A couple of weeks ago, I planned a weekend duck and goose hunt. Hunting by myself would allow me to hunt in any manner I wished.
Hunting our 140 acre plot on Webb Tract can be limited when in a group, but by hunting alone, I figured I might hunt anywhere on the parcel and apply any style I chose without interference from any other hunters. I was right.
Before leaving home, I focused on a couple of tactics, one for geese and the other for ducks. I convinced myself that these two tactics would work. Therefore, my strategy for the hunt was limited by my own vision.
When I arrived at the property, the water levels had been manipulated in a way that I hadn’t anticipated so my primary goose and duck hunting tactics were not as favorable as I had anticipated.
The blind where I had intended to wait out the specs, had a water truck parked about 75 yards from it. It appeared to me that the large truck might inhibit geese from using the field and the high water at the south end of the property was attracting both ducks and geese – another change I’d not anticipated.
The water was cold and Lola would rather have stayed on dry ground, but she retrieved these birds.
I made a key strategical error, I’d limited the tactics I might use by concluding that the activity on the property would be the same as the last time I hunted. This was a fatal strategical flaw, a common problem when hunting ducks and geese.
In my strategy I should have included all the possible scenarios that could happen on that weekend and then come prepared with a greater array of tactical elements. This was not the first time that ducks and geese had used the south end of the property, so I should have come prepared with gear that would support that option – or any other place on the property for that matter.
What would I have done differently? It turns out that the blind I intended to use was in a field that was nearly dry. My plan was to use very few goose decoys or maybe none at all and wait patiently for the geese to come in to the field. In this manner I could get close shots at set birds or even birds about to land. This tactic would allow me to watch the birds at close range, pick out good shots and kill a maximum number of geese with the smallest number of shots. I enjoy this type of hunting and was excited about the anticipated hunt – too excited.
When I arrived at the property, I was unprepared to hunt geese over water.
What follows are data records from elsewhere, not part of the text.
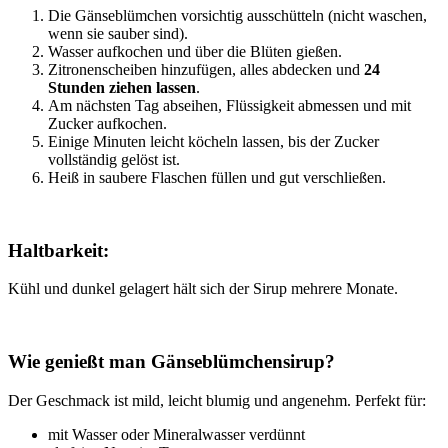
Die Gänseblümchen vorsichtig ausschütteln (nicht waschen,
wenn sie sauber sind).
Wasser aufkochen und über die Blüten gießen.
Zitronenscheiben hinzufügen, alles abdecken und
24
Stunden ziehen lassen
.
Am nächsten Tag abseihen, Flüssigkeit abmessen und mit
Zucker aufkochen.
Einige Minuten leicht köcheln lassen, bis der Zucker
vollständig gelöst ist.
Heiß in saubere Flaschen füllen und gut verschließen.
x
Haltbarkeit:
Kühl und dunkel gelagert hält sich der Sirup mehrere Monate.
x
Wie genießt man Gänseblümchensirup?
Der Geschmack ist mild, leicht blumig und angenehm. Perfekt für:
mit Wasser oder Mineralwasser verdünnt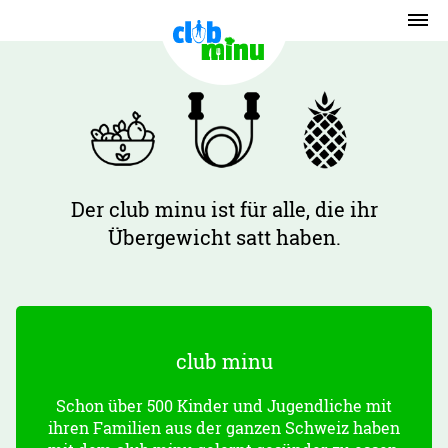
Der club minu ist für alle, die ihr
Übergewicht satt haben.
club minu
Schon über 500 Kinder und Jugendliche mit
ihren Familien aus der ganzen Schweiz haben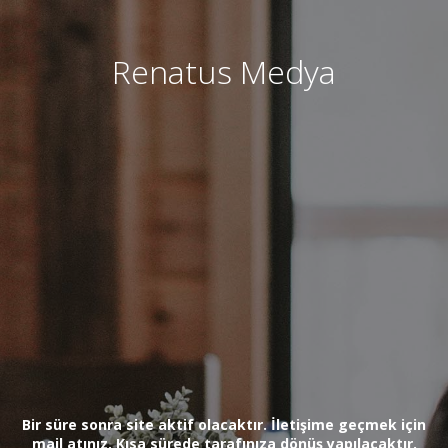
Renatus Medya
Bir süre sonra site aktif olacaktır. İletişime geçmek için
mail atınız. Kısa sürede tarafınıza dönüş yapılacaktır.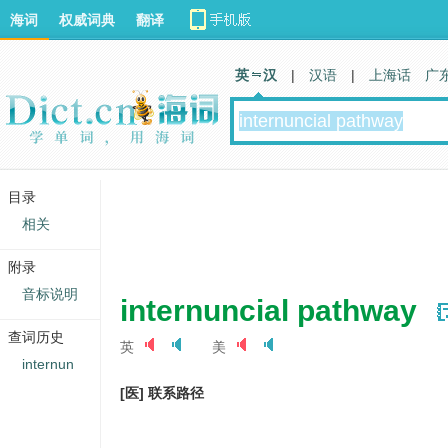
海词
权威词典
翻译
英 汉
|
汉语
|
上海话
广
目录
相关
附录
音标说明
internuncial pathway
查词历史
英
美
internun
[医] 联系路径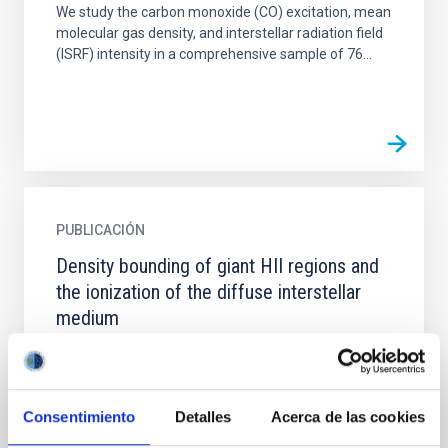
We study the carbon monoxide (CO) excitation, mean
molecular gas density, and interstellar radiation field
(ISRF) intensity in a comprehensive sample of 76...
PUBLICACIÓN
Density bounding of giant HII regions and
the ionization of the diffuse interstellar
medium
Three different types of evidence are presented in
favour of the hypothesis that the HII regions in disk
galaxies with H-alpha luminosities greater than a...
Consentimiento
Detalles
Acerca de las cookies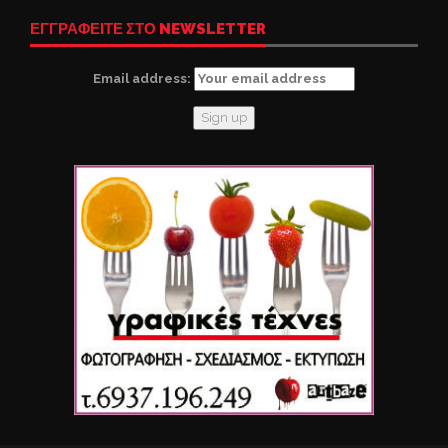
ΕΓΓΡΑΦΕΙΤΕ ΣΤΟ NEWSLETTER
Email address: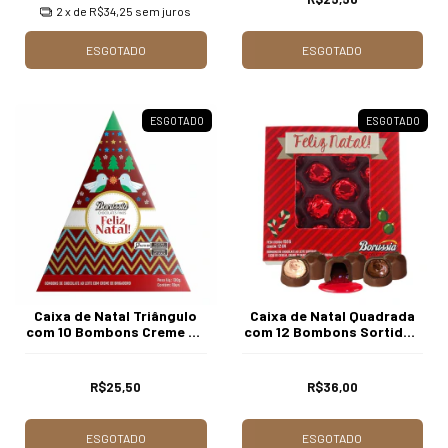
2
x de
R$34,25
sem juros
ESGOTADO
ESGOTADO
ESGOTADO
ESGOTADO
Caixa de Natal Triângulo
Caixa de Natal Quadrada
com 10 Bombons Creme de
com 12 Bombons Sortidos
Brigadeiro Borússia
Borússia Chocolates
Chocolates
R$25,50
R$36,00
ESGOTADO
ESGOTADO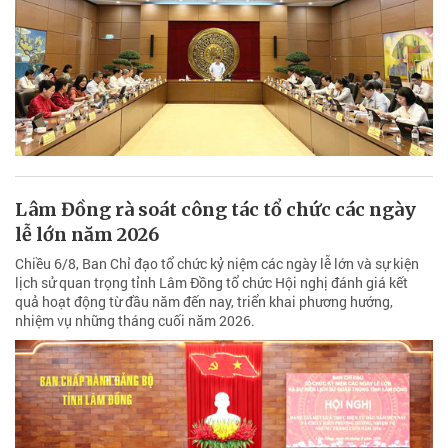
Lâm Đồng rà soát công tác tổ chức các ngày
lễ lớn năm 2026
Chiều 6/8, Ban Chỉ đạo tổ chức kỷ niệm các ngày lễ lớn và sự kiện
lịch sử quan trọng tỉnh Lâm Đồng tổ chức Hội nghị đánh giá kết
quả hoạt động từ đầu năm đến nay, triển khai phương hướng,
nhiệm vụ những tháng cuối năm 2026.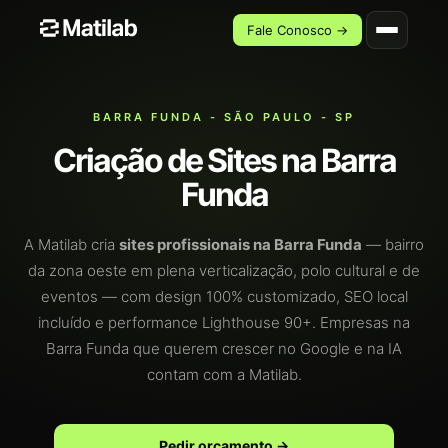
Fale Conosco →
BARRA FUNDA - SÃO PAULO - SP
Criação de Sites na Barra
Funda
A Matilab cria
sites profissionais na Barra Funda
— bairro
da zona oeste em plena verticalização, polo cultural e de
eventos — com design 100% customizado, SEO local
incluído e performance Lighthouse 90+. Empresas na
Barra Funda que querem crescer no Google e na IA
contam com a Matilab.
Pedir orçamento →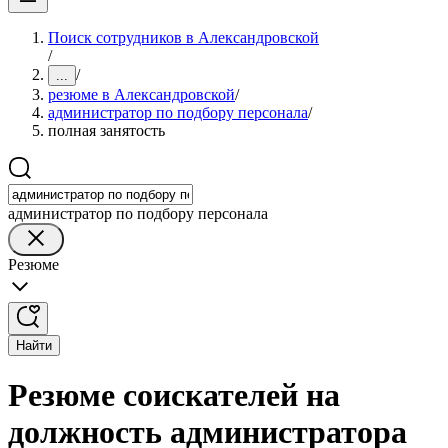
Поиск сотрудников в Александровской
/
/
...
резюме в Александровской
/
администратор по подбору персонала
/
полная занятость
администратор по подбору персонала
Резюме
Найти
Резюме соискателей на
должность администратора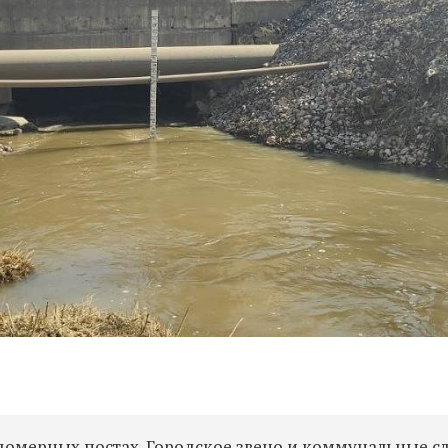
домерных постах. Городское звено и коммунальные с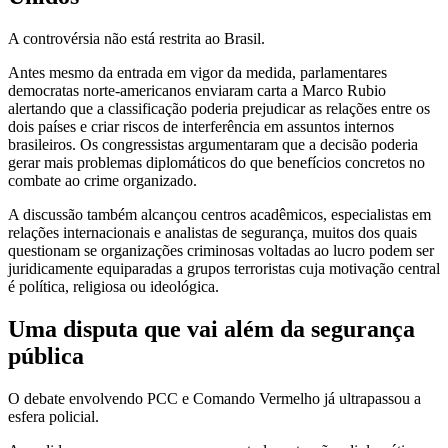
A controvérsia não está restrita ao Brasil.
Antes mesmo da entrada em vigor da medida, parlamentares
democratas norte-americanos enviaram carta a Marco Rubio
alertando que a classificação poderia prejudicar as relações entre os
dois países e criar riscos de interferência em assuntos internos
brasileiros. Os congressistas argumentaram que a decisão poderia
gerar mais problemas diplomáticos do que benefícios concretos no
combate ao crime organizado.
A discussão também alcançou centros acadêmicos, especialistas em
relações internacionais e analistas de segurança, muitos dos quais
questionam se organizações criminosas voltadas ao lucro podem ser
juridicamente equiparadas a grupos terroristas cuja motivação central
é política, religiosa ou ideológica.
Uma disputa que vai além da segurança
pública
O debate envolvendo PCC e Comando Vermelho já ultrapassou a
esfera policial.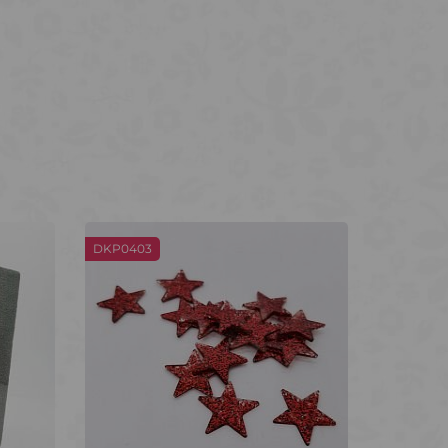
DKP0403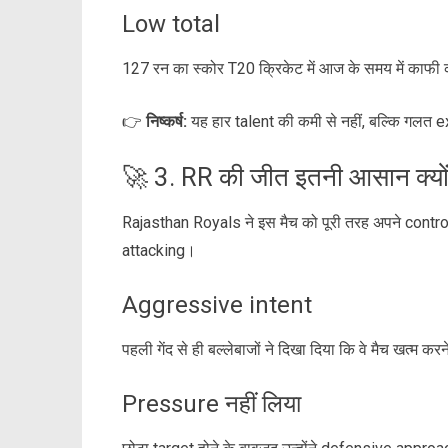
Low total
127 रन का स्कोर T20 क्रिकेट में आज के समय में काफी
👉
निष्कर्ष:
यह हार talent की कमी से नहीं, बल्कि गलत
🚀 3. RR की जीत इतनी आसान क्यों
Rajasthan Royals ने इस मैच को पूरी तरह अपने cont
attacking।
Aggressive intent
पहली गेंद से ही बल्लेबाजों ने दिखा दिया कि वे मैच खत्म करन
Pressure नहीं लिया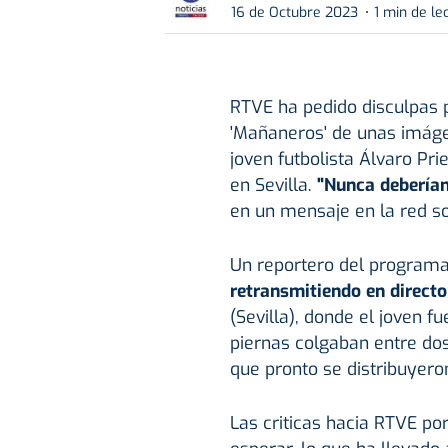
16 de Octubre 2023
1 min de le
RTVE ha pedido disculpas 
'Mañaneros' de unas imáge
joven futbolista Álvaro Pr
en Sevilla.
"Nunca deberían
en un mensaje en la red so
Un reportero del programa
retransmitiendo en directo
(Sevilla), donde el joven f
piernas colgaban entre do
que pronto se distribuyeron
Las criticas hacia RTVE po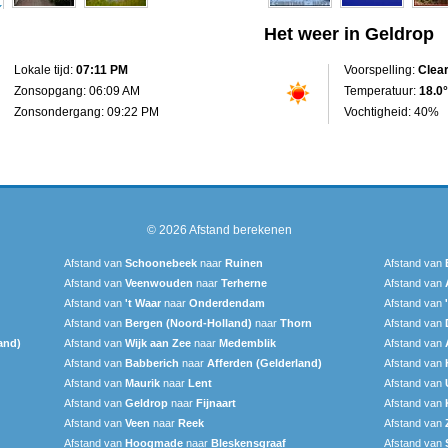
Het weer in Geldrop
Lokale tijd:
07:11 PM
Voorspelling:
Clea
Zonsopgang: 06:09 AM
Temperatuur:
18.0°
Zonsondergang: 09:22 PM
Vochtigheid: 40%
© 2026
Afstand berekenen
Afstand van
Schoonebeek
naar
Ruinen
Afstand van
Afstand van
Veenwouden
naar
Terherne
Afstand van
Afstand van
't Waar
naar
Onderdendam
Afstand van
Afstand van
Bergen (Noord-Holland)
naar
Thorn
Afstand van
and)
Afstand van
Wijk aan Zee
naar
Medemblik
Afstand van
Afstand van
Babberich
naar
Afferden (Gelderland)
Afstand van
Afstand van
Maurik
naar
Lent
Afstand van
Afstand van
Geldrop
naar
Fijnaart
Afstand van
Afstand van
Veen
naar
Reek
Afstand van
Afstand van
Hoogmade
naar
Bleskensgraaf
Afstand van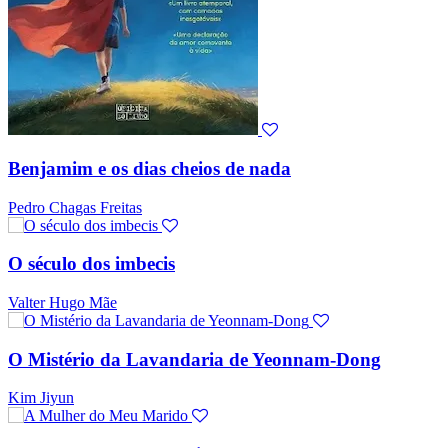
Benjamim e os dias cheios de nada
Pedro Chagas Freitas
O século dos imbecis
Valter Hugo Mãe
O Mistério da Lavandaria de Yeonnam-Dong
Kim Jiyun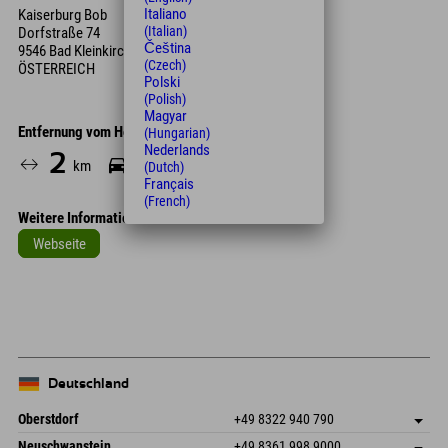
Italiano
Kaiserburg Bob
(Italian)
Dorfstraße 74
Čeština
9546 Bad Kleinkirchheim
(Czech)
ÖSTERREICH
Polski
(Polish)
Magyar
Entfernung vom Hotel
(Hungarian)
Nederlands
2
4
25
km
Min.
Min.
(Dutch)
Français
(French)
Weitere Informationen
Webseite
Leaflet
| Map data © OpenStreetMap contributors
+
−
Deutschland
Oberstdorf
+49 8322 940 790
An der Breitach 3
Adresse speichern
Neuschwanstein
+49 8361 998 9000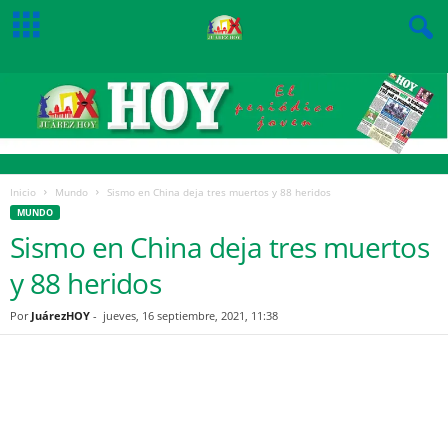
Inicio
Mundo
Sismo en China deja tres muertos y 88 heridos
MUNDO
Sismo en China deja tres muertos
y 88 heridos
Por
JuárezHOY
-
jueves, 16 septiembre, 2021, 11:38
Facebook
Twitter
Pinterest
WhatsApp
Email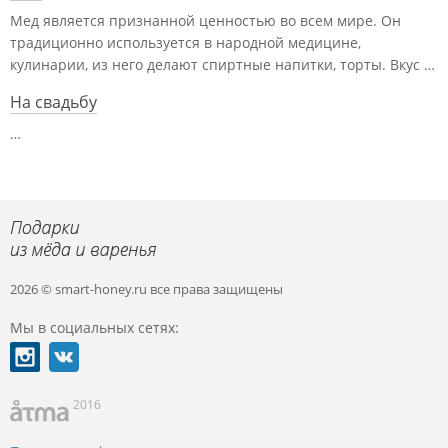
Мед является признанной ценностью во всем мире. Он
традиционно используется в народной медицине,
кулинарии, из него делают спиртные напитки, торты. Вкус …
На свадьбу
…
2026 © smart-honey.ru
все права защищены
Мы в социальных сетях:
2016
I’d left my floating spec decoys at home, thinking they wouldn’t be needed. As it was, I hunted geese over my mallard decoys on Saturday afternoon, killing two specs at close range, but several other small groups of specs passed by just out of range and I believe that with six floating spec decoys in the pond – one of them attached to my jerk string, I’d have killed three or four more geese than I did.
My strategical mistake was to come unprepared to use all the tactics I needed – even though they were readily available to me. If my strategy had been more inclusive, I would have carried my floating goose decoys with me, even though I might not choose to use them.
How does this translate to a hunt on a pubic hunting area? Take for example a hunt at Sacramento National Wildlife Refuge. The dogmatic approach might be to wait for a particular blind or pond, no mater how long it takes. If the strategy is limited such as this, you probably would bring a decoy spread to suit that pond. A better approach would be to search the internet for information about all the blinds at Sac refuge. That information is readily available.
Maybe you want to hunt elk during the rut with bow and arrow in Northeastern Oregon. These are the strategical elements of the hunt. Some other strategy may be attending sport shows to gather information about Oregon elk tags, purchase elk bugeling tapes or to find maps of potential huntig areas such as the Eagle Cap Wilderness Area. Selecting equipment, practicing your shooting and calling would become elements of your tactical arsenal.
Defining your minimum trophy size is a strategic element that can change as the hunt continues. Or, your strategy may be to attempt to kill the first legal animal you come upon. In either case, you are better off if you make this decision in advance.
Developing strategy is an element of hunting that provides year-round stimulation in anticipation of the next hunt. Periodic practice of hunting skills such as shooting or calling creates a hunting lifestyle and helps develop a skill. And skill forebodes success.
By understanding strategy and tactics you will clarify the process by which you can achieve your hunting goals.